* To do *
When a line below contains the word "рубля", copy that line.

Stored entries
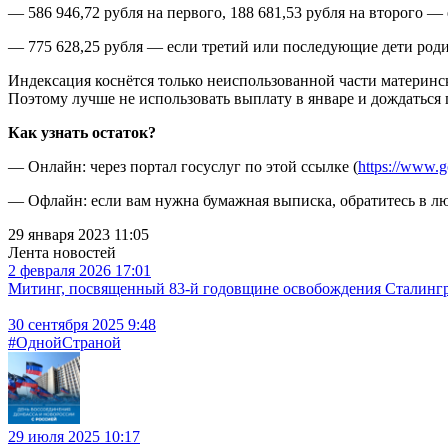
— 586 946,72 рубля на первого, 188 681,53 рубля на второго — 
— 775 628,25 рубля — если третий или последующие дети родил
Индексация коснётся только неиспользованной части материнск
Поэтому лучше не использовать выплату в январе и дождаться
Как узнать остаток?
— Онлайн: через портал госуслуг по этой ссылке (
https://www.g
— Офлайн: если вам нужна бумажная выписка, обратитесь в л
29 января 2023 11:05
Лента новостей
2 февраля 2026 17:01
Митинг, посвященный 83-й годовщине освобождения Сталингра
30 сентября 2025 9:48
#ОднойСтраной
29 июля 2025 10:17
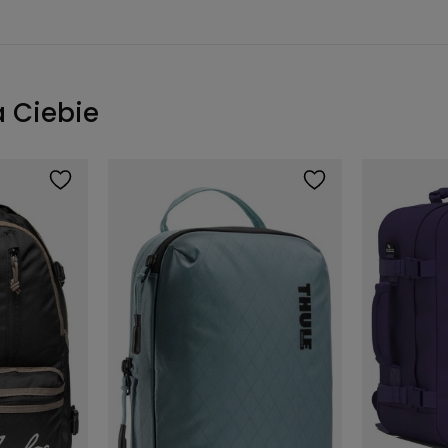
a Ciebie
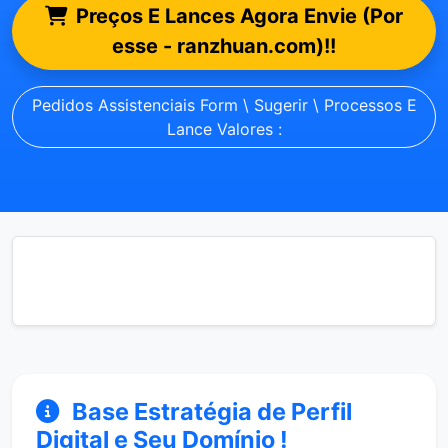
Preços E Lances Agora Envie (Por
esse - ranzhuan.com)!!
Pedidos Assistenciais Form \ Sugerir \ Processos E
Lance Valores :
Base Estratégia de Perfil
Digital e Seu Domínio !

* Solution to this exercise *
— 586 946,72 рубля на первого, 188 681,53 рубля на второго — 
— 775 628,25 рубля — если третий или последующие дети родил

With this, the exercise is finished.